LIVING 'THE BLUES'

FERNANDO JONES' PLAY ROLLS ON AT GERRI'S PALM TAVERN

by Lou Carlozo February 8, 2001

Chicago Tribune

Ask Fernando Jones about the genesis of his long-running play "I Was There When the Blues Was Red Hot," and he'll take you back -- way back -- to the start of his love affair with the genre. Jones remembers picking up the guitar and hanging out at fabled clubs like the Checkerboard Lounge at an age when most kids were just learning how to read and write.

For Jones (a self-described bandleader, guitarist, vocalist and educator), there is no separating blues from life. That may explain why he stuck with his play through countless rejections from theater companies and shows when only one person sat in the audience. "I surely have to be a blues man with all I've been through," Jones said.

Fortunately for blues fans, Jones, 36, never gave up on his self-styled musical drama, which features a live band anchored by the playwright himself. A mainstay at Gerri's Palm Tavern since it opened in the fall of 1998, "I Was There" has been performed 230 times -- an impressive feat considering that it was Jones' first stab at playwriting, completed in one feverish weekend of inspiration.

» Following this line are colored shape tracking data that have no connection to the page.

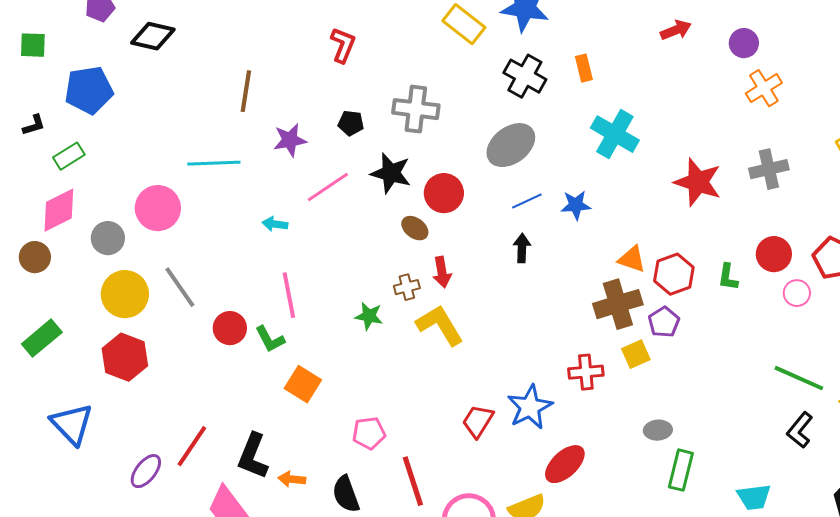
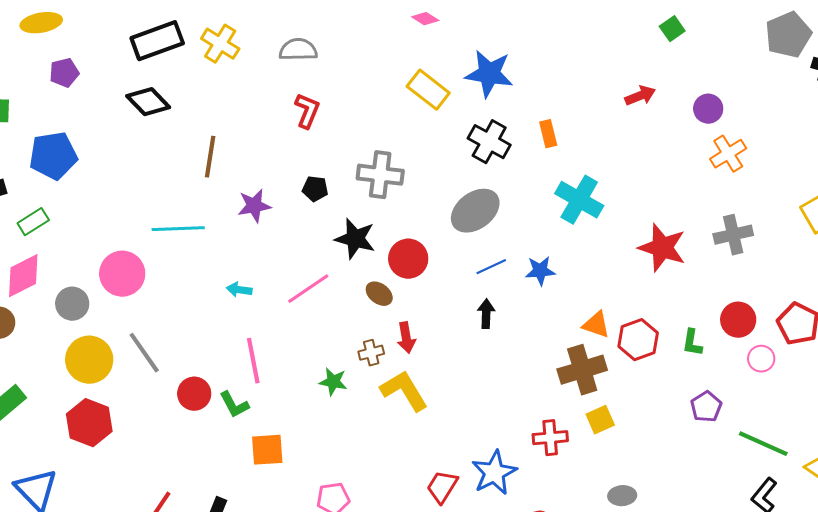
black diamond: (153, 36) -> (148, 102), moved, turned 33
pink line: (328, 187) -> (308, 289), moved
purple pentagon: (664, 322) -> (706, 407), moved
orange square: (303, 384) -> (267, 450), turned -36

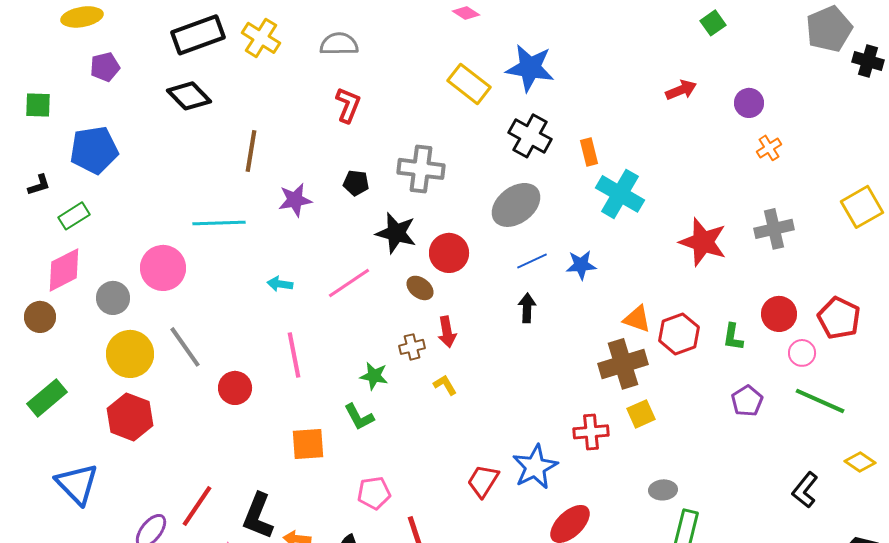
orange rectangle: (548, 134) -> (589, 152), moved
orange cross: (728, 154) -> (769, 148), size x0.7
yellow L-shape: (404, 391) -> (445, 385), size x0.5
green L-shape: (234, 405) -> (359, 417), moved
green line: (763, 444) -> (820, 401), moved

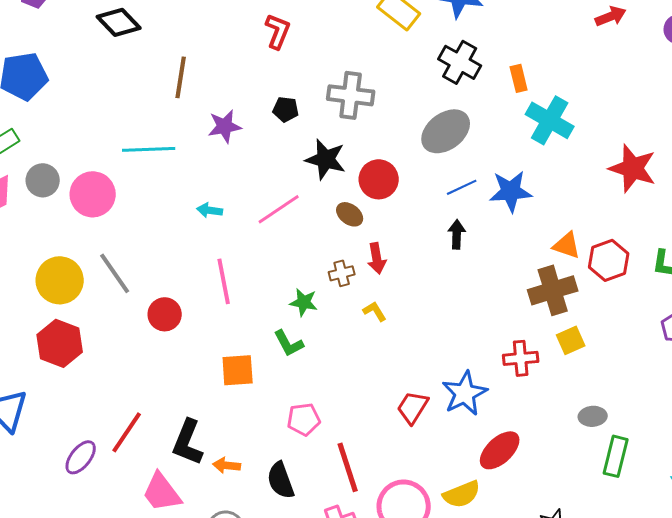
blue star: (581, 265) -> (511, 191), size x1.4
gray circle: (113, 298) -> (43, 180), moved

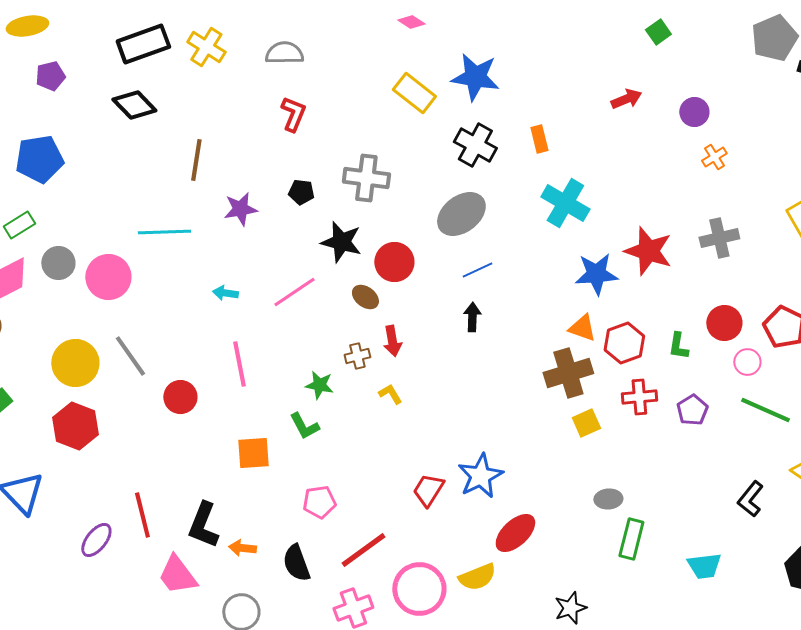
orange rectangle: (519, 78) -> (539, 139), moved
blue star: (511, 191) -> (596, 274), moved
red cross: (521, 358) -> (639, 397), moved
red line: (127, 432) -> (142, 515), turned -48
red line: (348, 467) -> (363, 550), turned 72

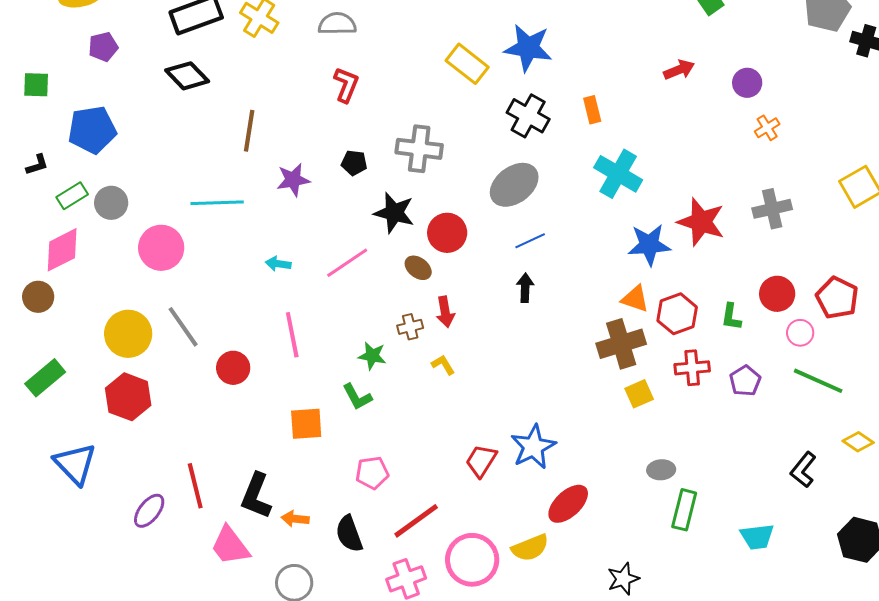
gray circle: (58, 263) -> (111, 203), moved

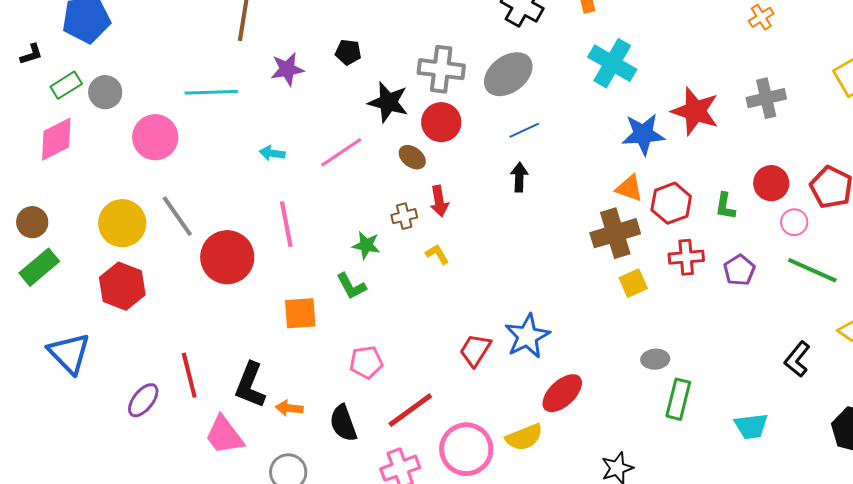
gray cross: (419, 149) -> (441, 69), moved
brown circle: (38, 297) -> (32, 222), moved
red circle: (233, 368) -> (227, 257), size x1.6

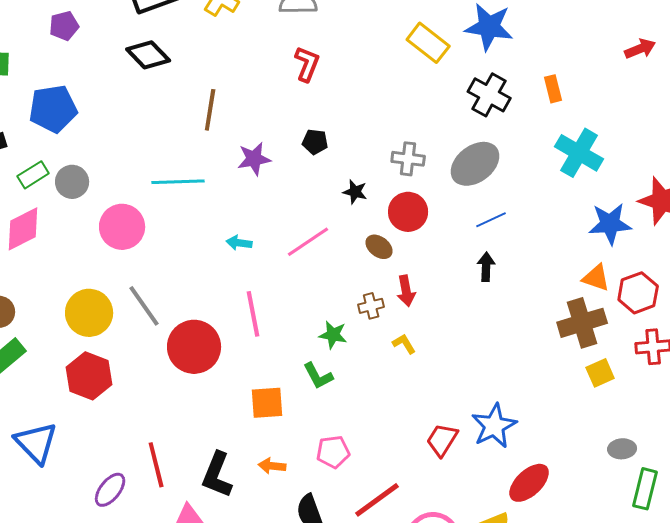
gray cross: (441, 69) -> (408, 159), size x0.7
black star: (388, 102) -> (355, 192), size x0.6
orange arrow: (289, 408) -> (272, 466), moved

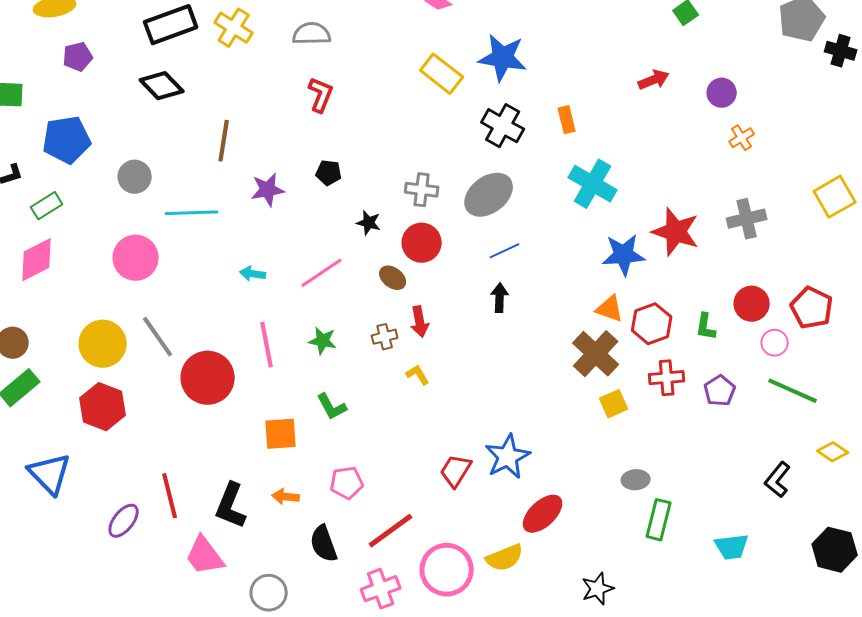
gray circle: (72, 182) -> (135, 177), moved
brown cross: (582, 323) -> (596, 354), turned -30
green star: (333, 335) -> (323, 341), moved

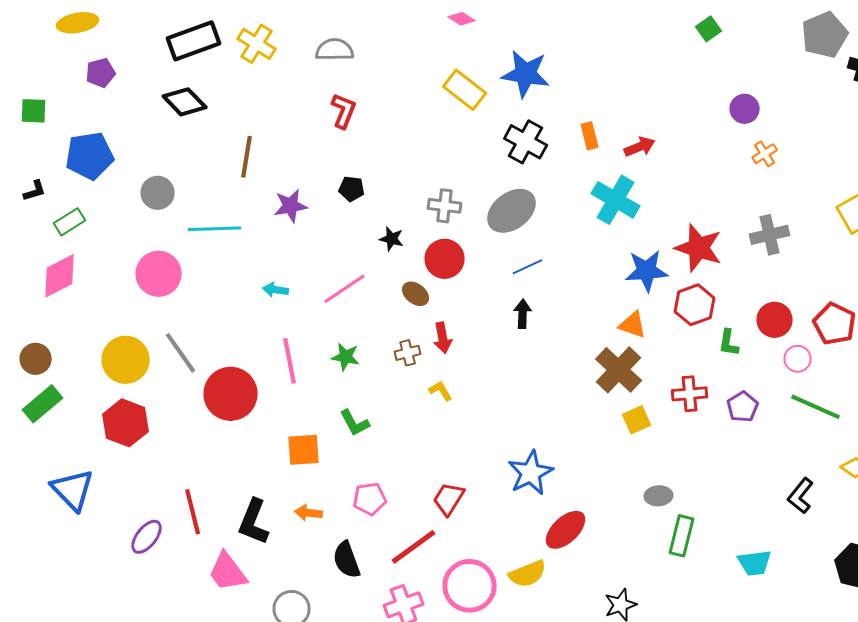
red arrow: (654, 80) -> (640, 147), moved
red hexagon: (652, 324) -> (695, 305), moved
red trapezoid: (456, 471) -> (449, 499), moved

Along the way, "I Was There," the story of a blues musician who sells out and pays a high price for that, has attracted a loyal and growing following of blues fans black and white, South Side and North Side. "Everybody loves the blues," Jones said. "Could you imagine if this play was at the Goodman Theatre? It would never stop running."

In the meantime, Jones says he is content to continue staging the play at Gerri's, the 47th Street landmark that in its heyday was frequented by Duke Ellington, Count Basie and Quincy Jones, to name a few musical luminaries.

"As long as God gives me the mental strength, the physical strength and the freedom from greed, it will run my entire life," Jones said. "If I live into my 80s, or it can only run four or six weeks a year, it will run. This is a live piece."